When adding numbers, we line up the digits in columns of hundreds, tens and units...

1 2 3
+ 4 5 6
5 7 9

When adding whole equations, we line up the like or similar terms, but a variable is eliminated.
This is how the process starts...

3x + 2y + 5 = 0
+ (4x – 2y + 9 = 0)
7x + 14 = 0

Here's a demonstration...


Example One - Elimination by Adding

Solve these equations by elimination:
4x + y = 9
6x – y = 11

Answer:

4x + y = 9
+ (6x – y = 11)
10x = 20

10x = 20
x = 2

Now, we substitute the x value into one of the equations to find the y value...
4x + y = 9
8 + y = 9
y = 1

The simultaneous solution is x = 2 and y = 1.


Example Two - Elimination by Subtracting

Solve these equations by elimination:
5y + 7x = 8
3y + 7x = 2

Answer:
Remember that subtracting the second equation means that all signs of the second equation change to their opposite signs.

5y + 7x = 8
– (3y + 7x = 2)
2y = 6

2y = 6
y = 3

Now, we substitute the y value into one of the equations to find the x value...
5y + 7x = 8
15 + 7x = 8
7x = 8 – 15
7x = –7
x = –1

The simultaneous solution is x = –1 and y = 3.


Example Three - Lining Up Whole Equations First

Solve these equations by elimination:
4x – 3y = 26
x – 11 = 3y

Answer:

4x – 3y = 26
– (x – 3y = 11)
3x = 15

3x = 15
x = 5

Now, we substitute the x value into one of the equations to find the y value...
x – 11 = 3y
5 – 11 = 3y
–6 = 3y
–2 = y
y = –2

The simultaneous solution is x = 5 and y = –2.

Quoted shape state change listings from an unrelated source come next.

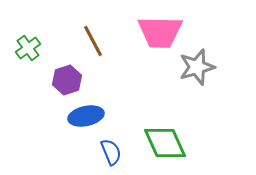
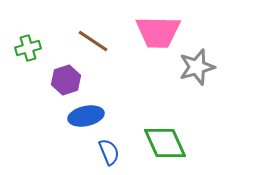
pink trapezoid: moved 2 px left
brown line: rotated 28 degrees counterclockwise
green cross: rotated 20 degrees clockwise
purple hexagon: moved 1 px left
blue semicircle: moved 2 px left
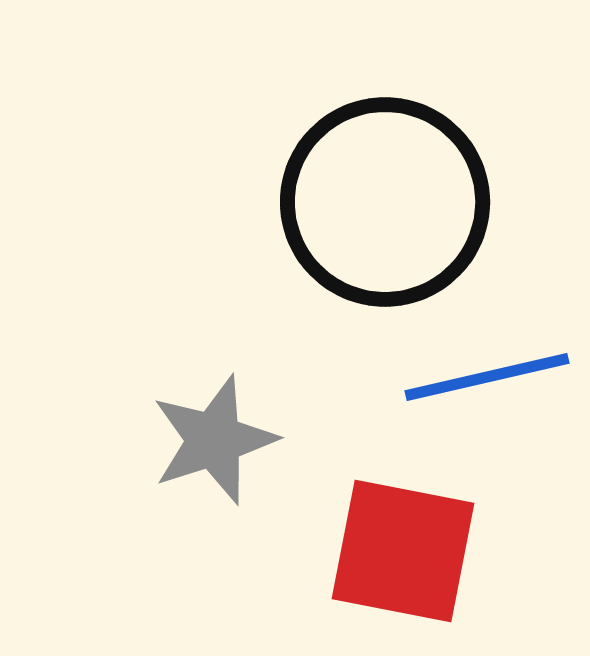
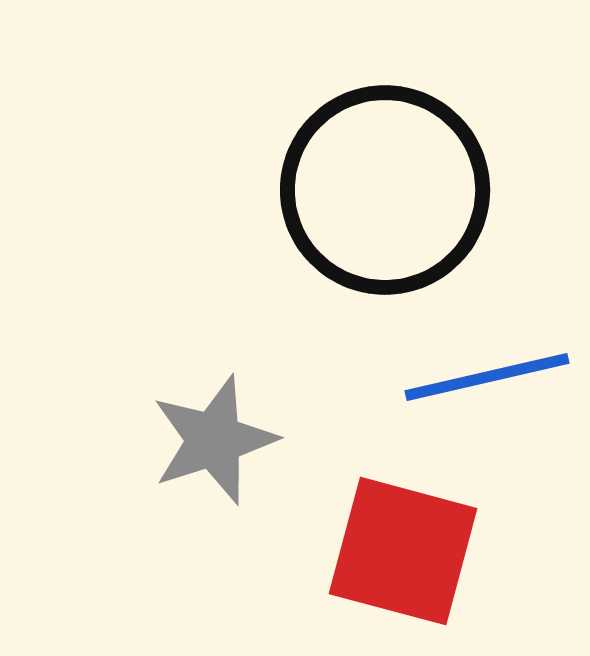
black circle: moved 12 px up
red square: rotated 4 degrees clockwise
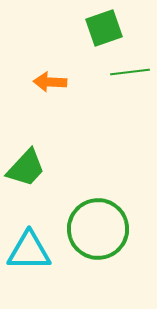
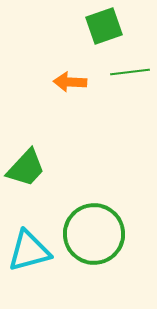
green square: moved 2 px up
orange arrow: moved 20 px right
green circle: moved 4 px left, 5 px down
cyan triangle: rotated 15 degrees counterclockwise
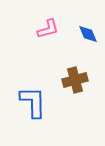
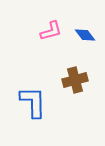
pink L-shape: moved 3 px right, 2 px down
blue diamond: moved 3 px left, 1 px down; rotated 15 degrees counterclockwise
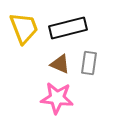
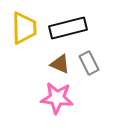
yellow trapezoid: rotated 20 degrees clockwise
gray rectangle: rotated 35 degrees counterclockwise
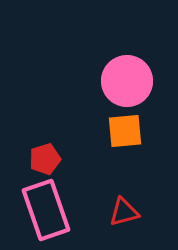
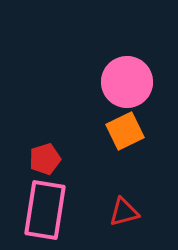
pink circle: moved 1 px down
orange square: rotated 21 degrees counterclockwise
pink rectangle: moved 1 px left; rotated 28 degrees clockwise
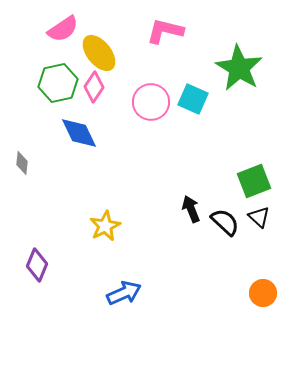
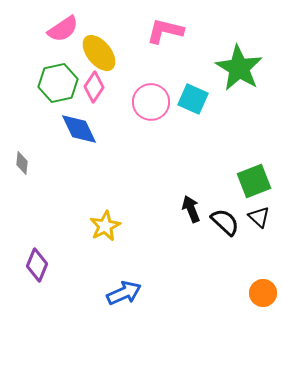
blue diamond: moved 4 px up
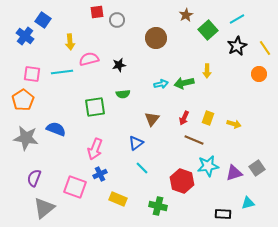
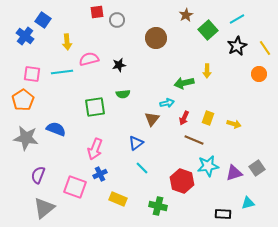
yellow arrow at (70, 42): moved 3 px left
cyan arrow at (161, 84): moved 6 px right, 19 px down
purple semicircle at (34, 178): moved 4 px right, 3 px up
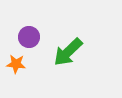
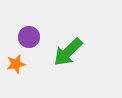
orange star: rotated 18 degrees counterclockwise
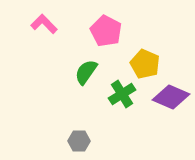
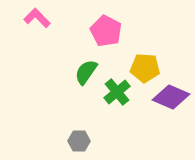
pink L-shape: moved 7 px left, 6 px up
yellow pentagon: moved 4 px down; rotated 20 degrees counterclockwise
green cross: moved 5 px left, 2 px up; rotated 8 degrees counterclockwise
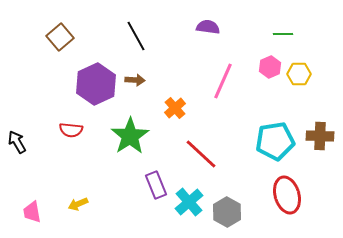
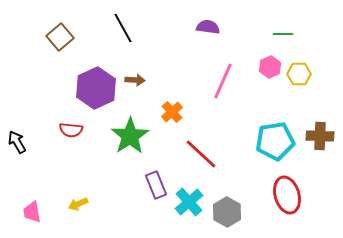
black line: moved 13 px left, 8 px up
purple hexagon: moved 4 px down
orange cross: moved 3 px left, 4 px down
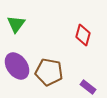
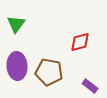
red diamond: moved 3 px left, 7 px down; rotated 60 degrees clockwise
purple ellipse: rotated 32 degrees clockwise
purple rectangle: moved 2 px right, 1 px up
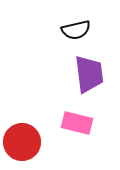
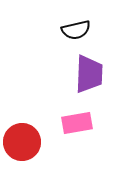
purple trapezoid: rotated 9 degrees clockwise
pink rectangle: rotated 24 degrees counterclockwise
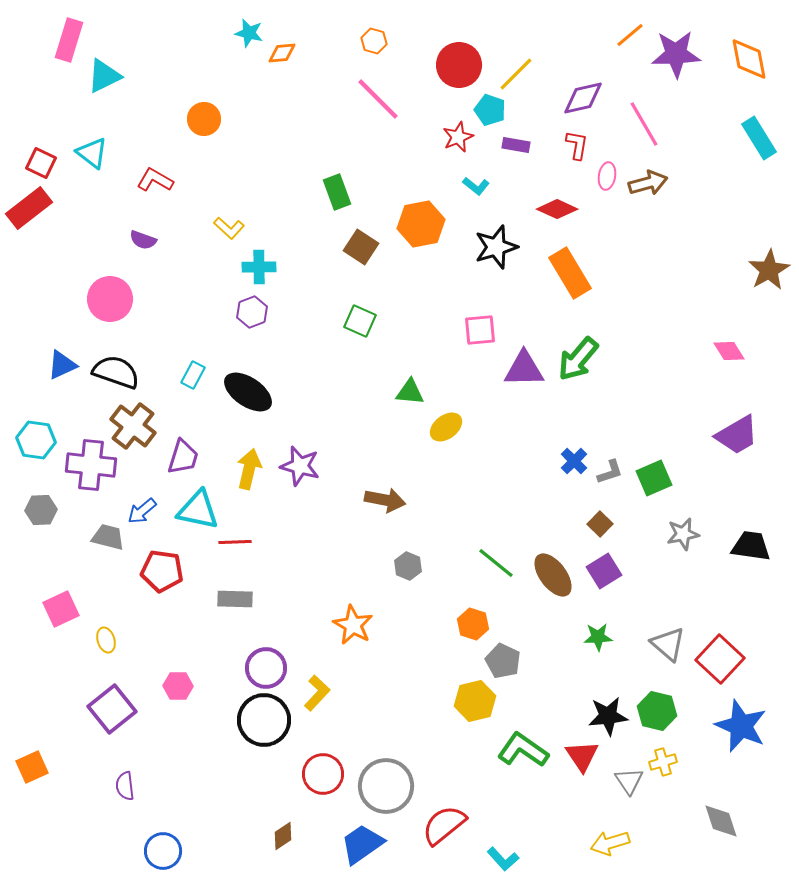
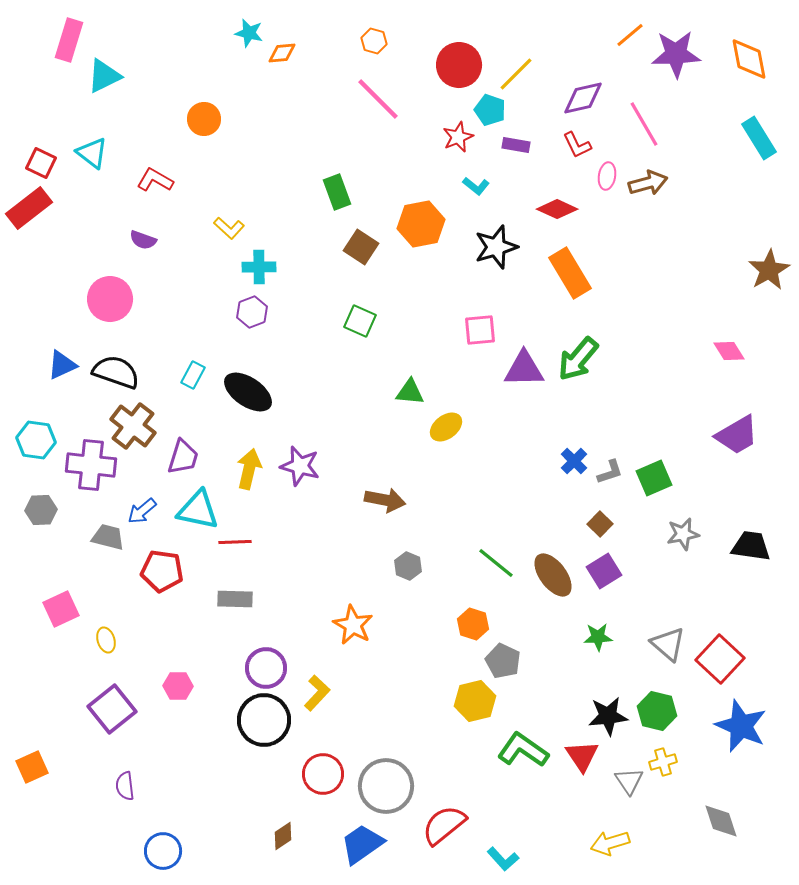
red L-shape at (577, 145): rotated 144 degrees clockwise
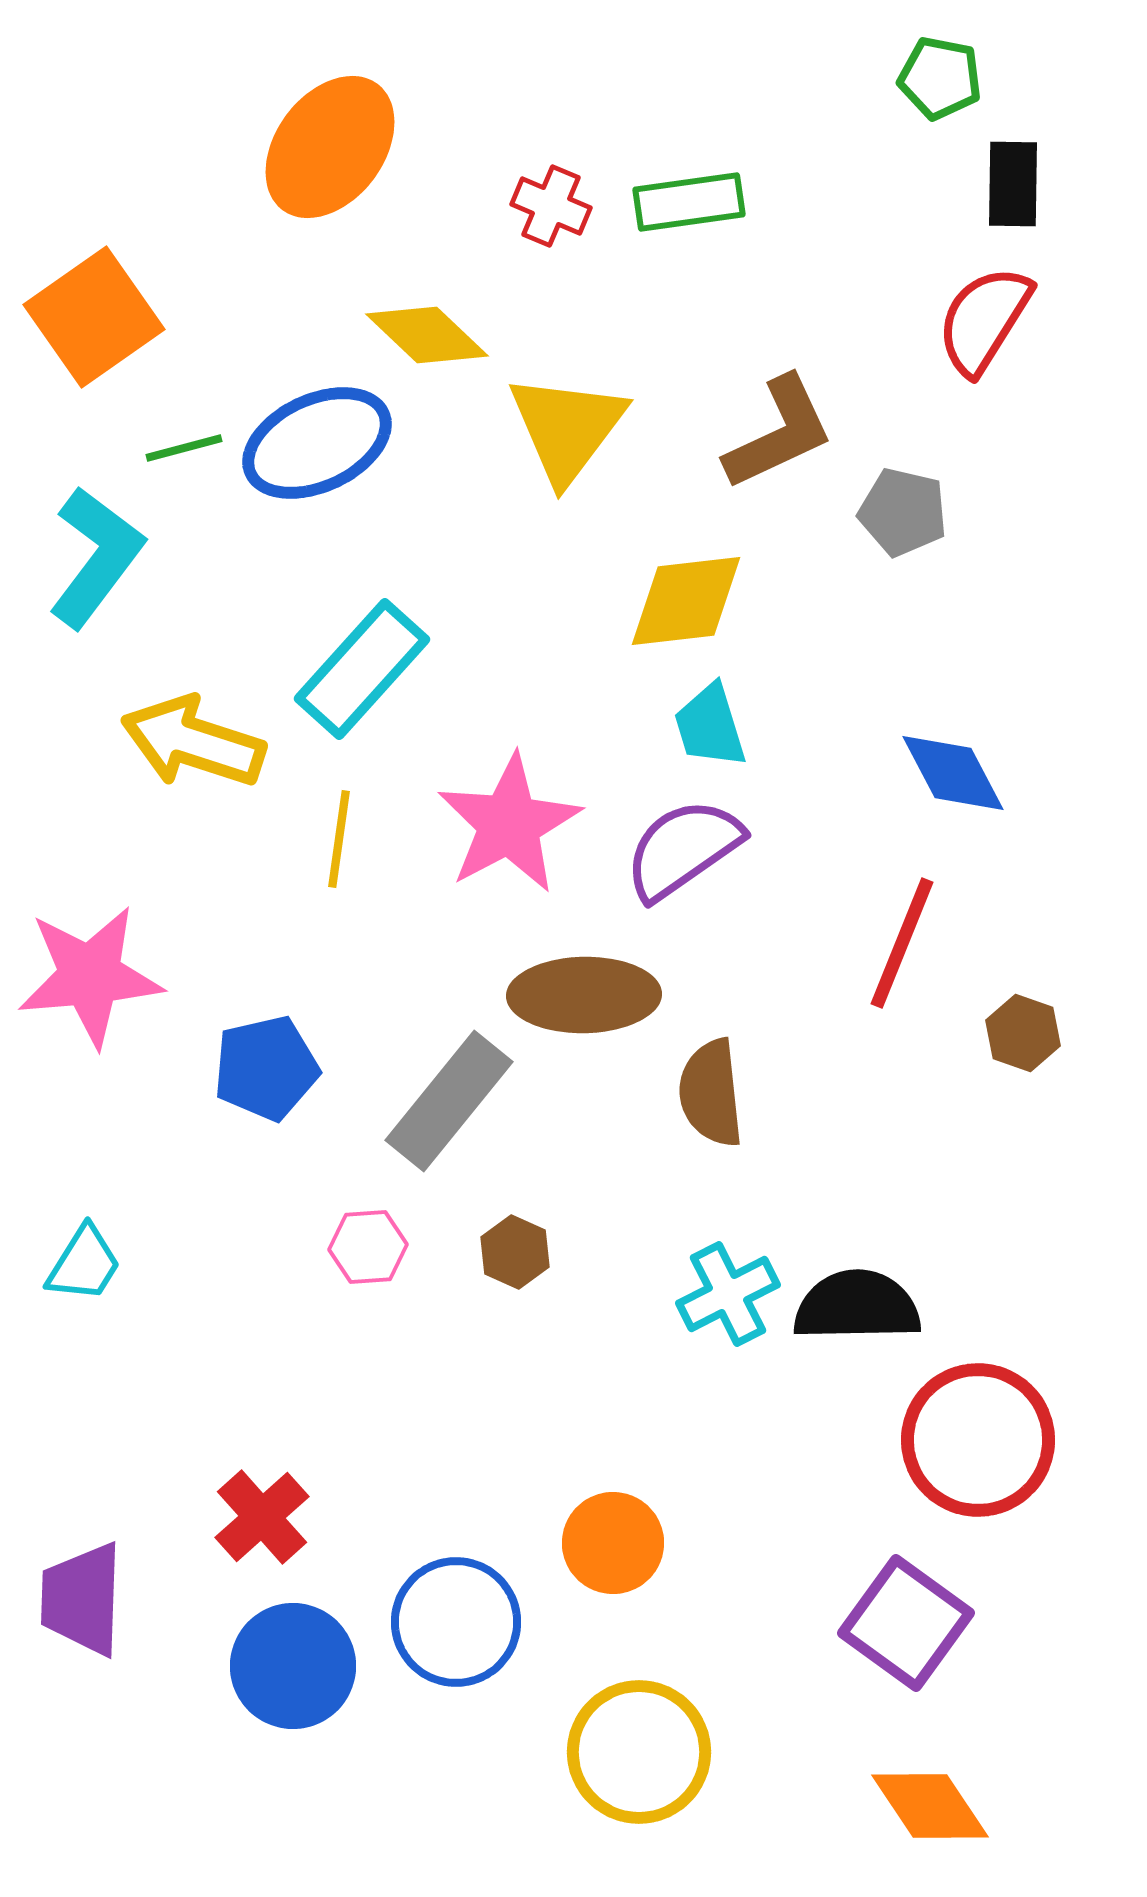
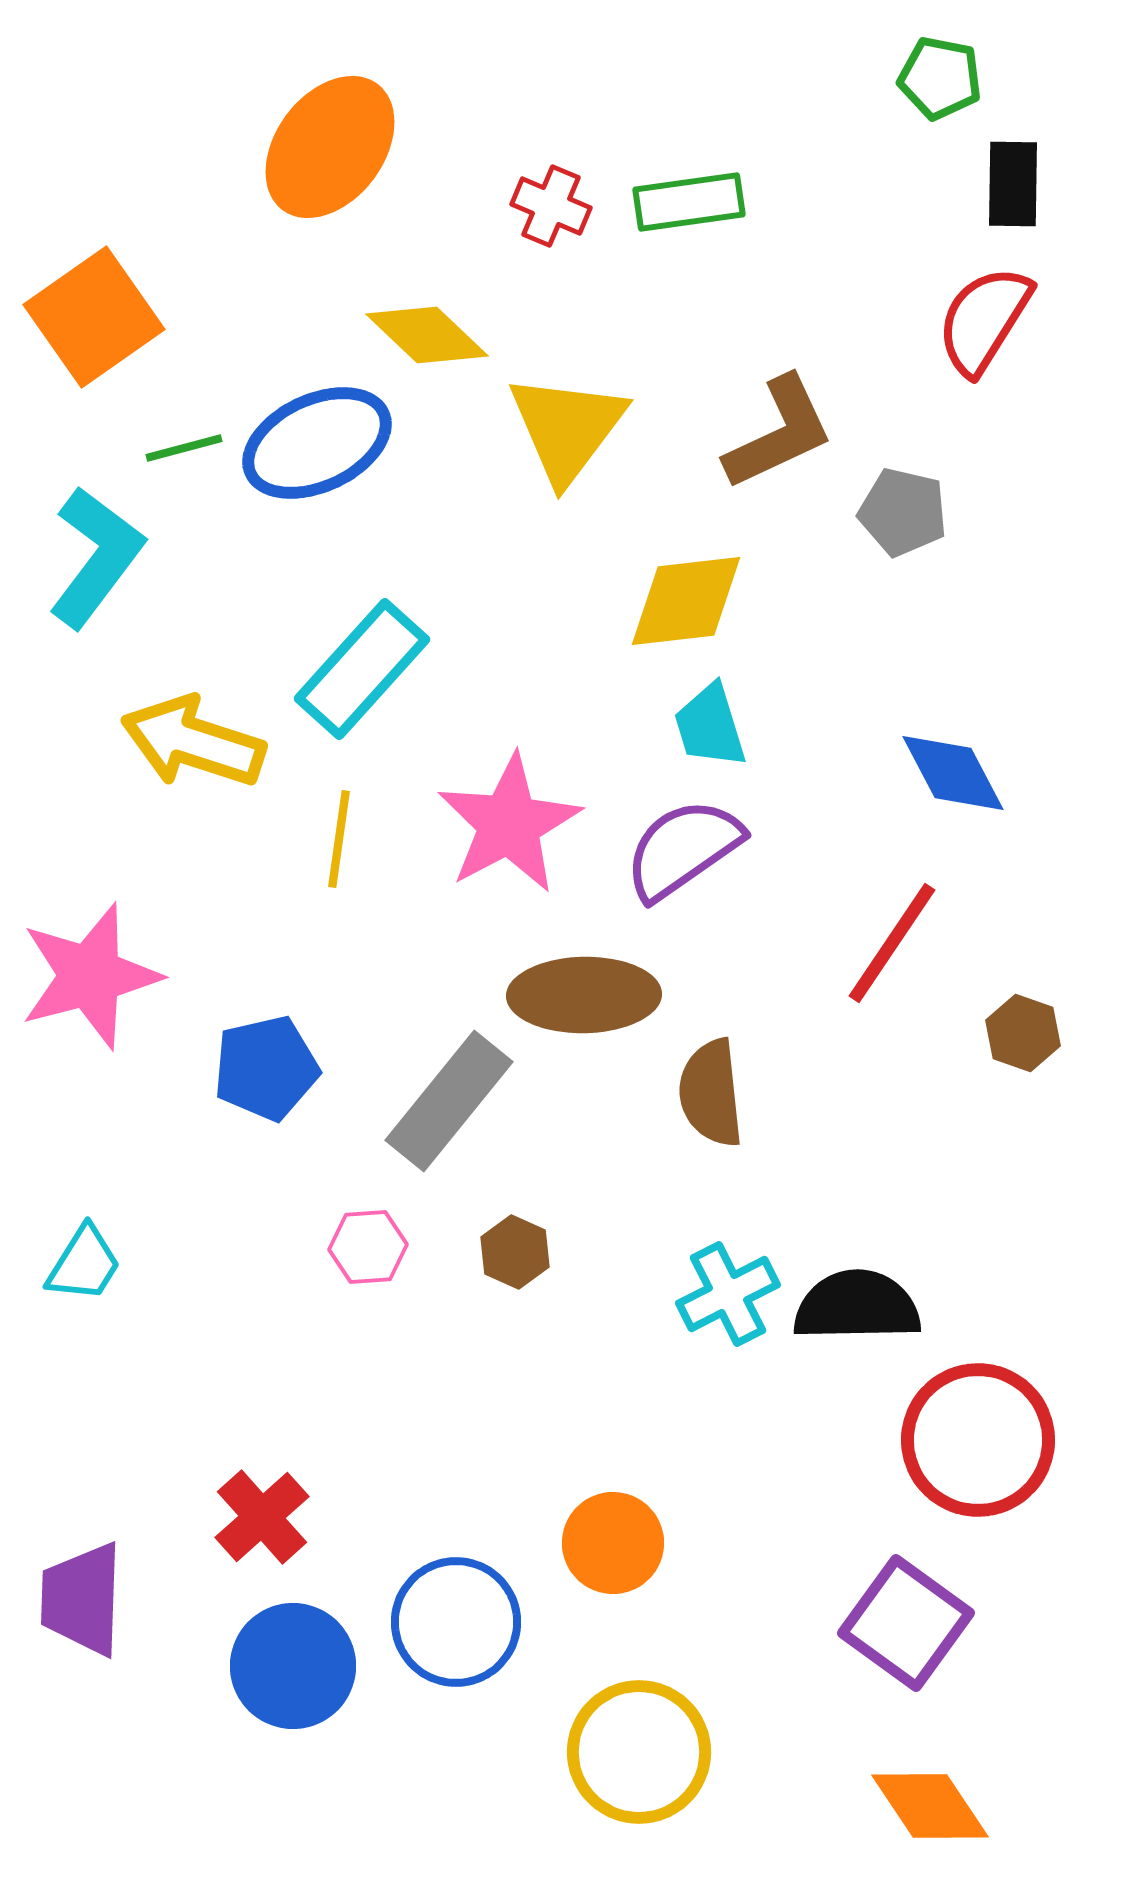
red line at (902, 943): moved 10 px left; rotated 12 degrees clockwise
pink star at (90, 976): rotated 10 degrees counterclockwise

Example Four - Multiplying Whole Equations First

Solve these equations by elimination:
4x + 3y = 11
3x – 2y = 21

Answer:
I intend to eliminate the y variable.
I will multiply the first equation by 2.
I will multiply the second equation by 3.
Then there will be 6y in both equations...

(4x + 3y = 11) × 2
(3x – 2y = 21) × 3

8x + 6y = 22
9x – 6y = 63

Now, I will add these equations to eliminate y...

8x + 6y = 22
+ (9x – 6y = 63)
17x = 85

17x = 85
x = 5

Now, we substitute the x value into any equation to find the y value...
4x + 3y = 11
20 + 3y = 11
3y = 11 – 20
3y = –9
y = –3

The simultaneous solution is x = 5 and y = –3.

Questions - Solve by Elimination

Q1.
x + y = 6
x – y = 4

Q2.
3x + 5y = 14
2x – 5y – 1 = 0

Q3.
x – 2y = –5
2x + 3y – 4 = 0

Answers
A1. x = 5, y = 1
A2. x = 3, y = 1
A3. x = –1, y = 2